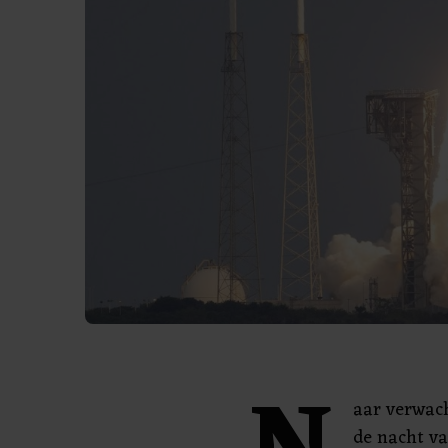
aar verwach
de nacht va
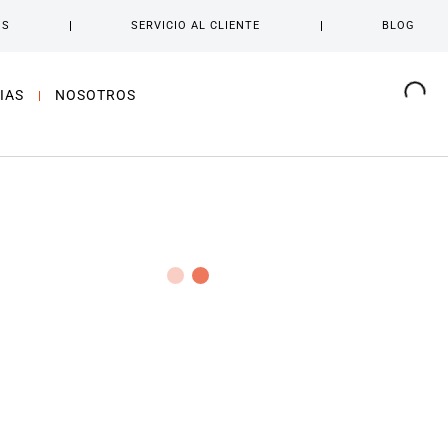
OS
SERVICIO AL CLIENTE
BLOG
IAS
NOSOTROS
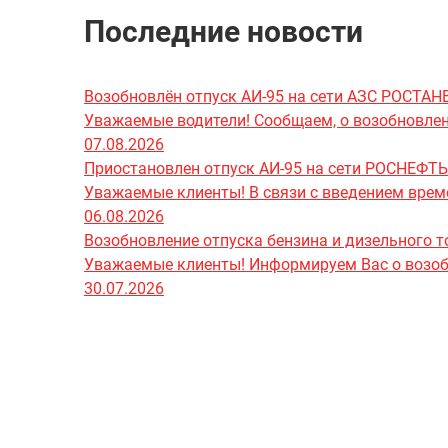
Последние новости
Возобновлён отпуск АИ-95 на сети АЗС РОСТА
Уважаемые водители! Сообщаем, о возобновлени
07.08.2026
Приостановлен отпуск АИ-95 на сети РОСНЕФТЬ
Уважаемые клиенты! В связи с введением врем
06.08.2026
Возобновление отпуска бензина и дизельного т
Уважаемые клиенты! Информируем Вас о возобно
30.07.2026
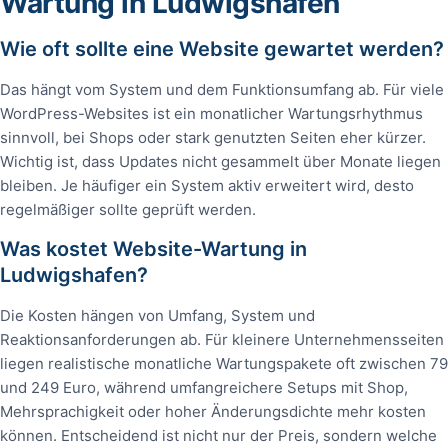
Wartung in Ludwigshafen
Wie oft sollte eine Website gewartet werden?
Das hängt vom System und dem Funktionsumfang ab. Für viele
WordPress-Websites ist ein monatlicher Wartungsrhythmus
sinnvoll, bei Shops oder stark genutzten Seiten eher kürzer.
Wichtig ist, dass Updates nicht gesammelt über Monate liegen
bleiben. Je häufiger ein System aktiv erweitert wird, desto
regelmäßiger sollte geprüft werden.
Was kostet Website-Wartung in
Ludwigshafen?
Die Kosten hängen von Umfang, System und
Reaktionsanforderungen ab. Für kleinere Unternehmensseiten
liegen realistische monatliche Wartungspakete oft zwischen 79
und 249 Euro, während umfangreichere Setups mit Shop,
Mehrsprachigkeit oder hoher Änderungsdichte mehr kosten
können. Entscheidend ist nicht nur der Preis, sondern welche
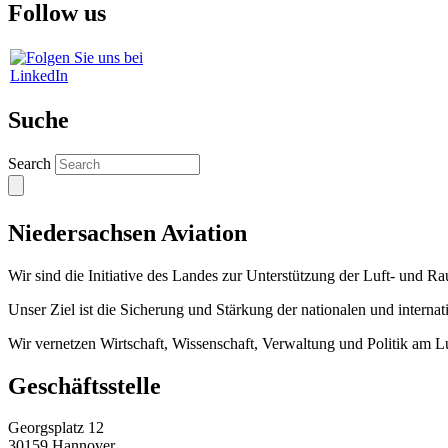
Follow us
Suche
Search
Niedersachsen Aviation
Wir sind die Initiative des Landes zur Unterstützung der Luft- und Ra
Unser Ziel ist die Sicherung und Stärkung der nationalen und interna
Wir vernetzen Wirtschaft, Wissenschaft, Verwaltung und Politik am L
Geschäftsstelle
Georgsplatz 12
30159 Hannover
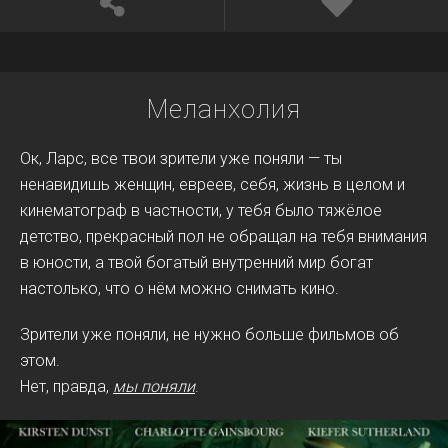
Меланхолия
Ок, Ларс, все твои зрители уже поняли — ты
ненавидишь женщин, евреев, себя, жизнь в целом и
кинематограф в частности, у тебя было тяжёлое
детство, прекрасный пол не обращал на тебя внимания
в юности, а твой богатый внутренний мир богат
настолько, что о нём можно снимать кино.
Зрители уже поняли, не нужно больше фильмов об
этом.
Нет, правда,
мы поняли
.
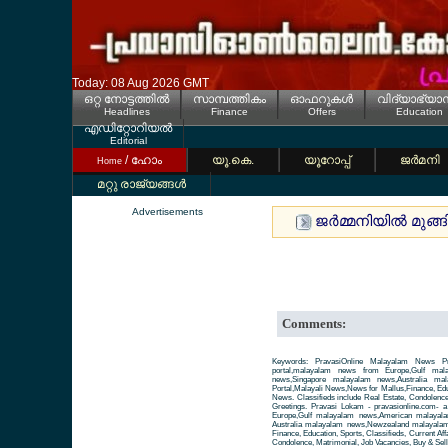
Today: 08 Aug 2026 GMT
ഒറ്റ നോട്ടത്തില്‍
സാമ്പത്തികം
ഓഫറുകള്‍
വിദ്യാഭ്യാ
Headlines
Finance
Offers
Education
എഡിറ്റോറിയല്‍
Editorial
/ ഹോം
യൂ.കെ.
യൂറോപ്പ്
ജര്‍മനി
Home
മറ്റു രാജ്യങ്ങള്‍
Advertisements
ജര്‍മ്മനിയില്‍ മുങ
Comments:
Keywords: PravasiOnline Malayalam News Pr
portal,malayalam news from Europe,Gulf ma
news,Singapore malayalam news,Australia m
Portal,Malayali News,News for Mallus,Finance, Educa
News. Classifieds include Real Estate, Condolence
Greetings. Pravasi Lokam - pravasionline.com-
Europe,Gulf malayalam news,American malayal
Australia malayalam news,Newzealand malayalam 
Finance, Education, Sports, Classifieds, Current Aff
Condolence, Matrimonial, Job Vacancies, Buy & Sell 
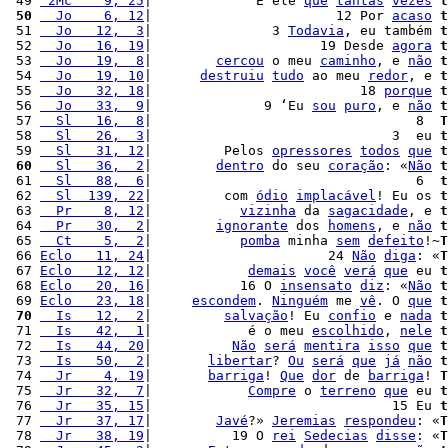
 49 
 2Mc    9, 25
|             É ele 
que
tantas
vezes
t
 50
  Jo    6, 12
|                       12 Por 
acaso
t
 51 
  Jo   12,  3
|               3 
Todavia
, eu também 
t
 52 
  Jo   16, 19
|                     19 Desde 
agora
t
 53 
  Jo   19,  8
|        
cercou
 o meu 
caminho
, e 
não
t
 54 
  Jo   19, 10
|      
destruiu
tudo
 ao meu 
redor
, e 
t
 55 
  Jo   32, 18
|                          18 
porque
t
 56 
  Jo   33,  9
|              9 ‘Eu 
sou
puro
, e 
não
t
 57 
  Sl   16,  8
|                                 8  
T
 58 
  Sl   26,  3
|                              3  eu 
t
 59 
  Sl   31, 12
|         Pelos 
opressores
todos
que
t
 60
  Sl   36,  2
|        
dentro
 do seu 
coração
: «
Não
t
 61 
  Sl   88,  6
|                                 6  
t
 62 
  Sl  139, 22
|         com 
ódio
implacável
! Eu os 
t
 63 
  Pr    8, 12
|           
vizinha
 da 
sagacidade
, e 
t
 64 
  Pr   30,  2
|        
ignorante
 dos 
homens
, e 
não
t
 65 
  Ct    5,  2
|           
pomba
 minha 
sem
defeito
!~
T
 66 
Eclo   11, 24
|                      24 
Não
diga
: «
T
 67 
Eclo   12, 12
|            
demais
você
verá
que
 eu 
t
 68 
Eclo   20, 16
|           16 O 
insensato
diz
: «
Não
t
 69 
Eclo   23, 18
|     
escondem
. 
Ninguém
 me 
vê
. O 
que
t
 70
  Is   12,  2
|         
salvação
! Eu 
confio
 e 
nada
t
 71 
  Is   42,  1
|            é o meu 
escolhido
, 
nele
t
 72 
  Is   44, 20
|          
Não
será
mentira
isso
que
t
 73 
  Is   50,  2
|       
libertar
? 
Ou
será
que
já
não
t
 74 
  Jr    4, 19
|       
barriga
! 
Que
dor
 de 
barriga
! 
T
 75 
  Jr   32,  7
|            
Compre
 o 
terreno
que
 eu 
t
 76 
  Jr   35, 15
|                              15 Eu 
t
 77 
  Jr   37, 17
|        
Javé
?» 
Jeremias
respondeu
: «
T
 78 
  Jr   38, 19
|          19 O 
rei
Sedecias
disse
: «
T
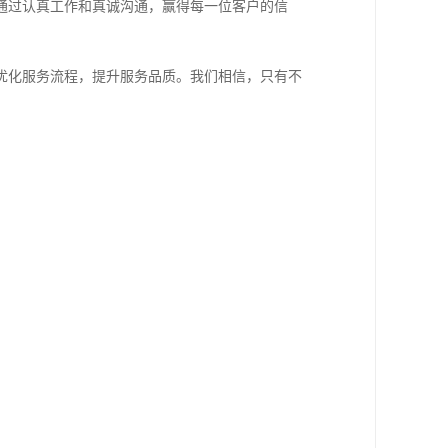
通过认真工作和真诚沟通，赢得每一位客户的信
优化服务流程，提升服务品质。我们相信，只有不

Your assignment: "тебя" is the string to look for; please copy every line of the records above where it appears.

Expected output:
кинематограф в частности, у тебя было тяжёлое
детство, прекрасный пол не обращал на тебя внимания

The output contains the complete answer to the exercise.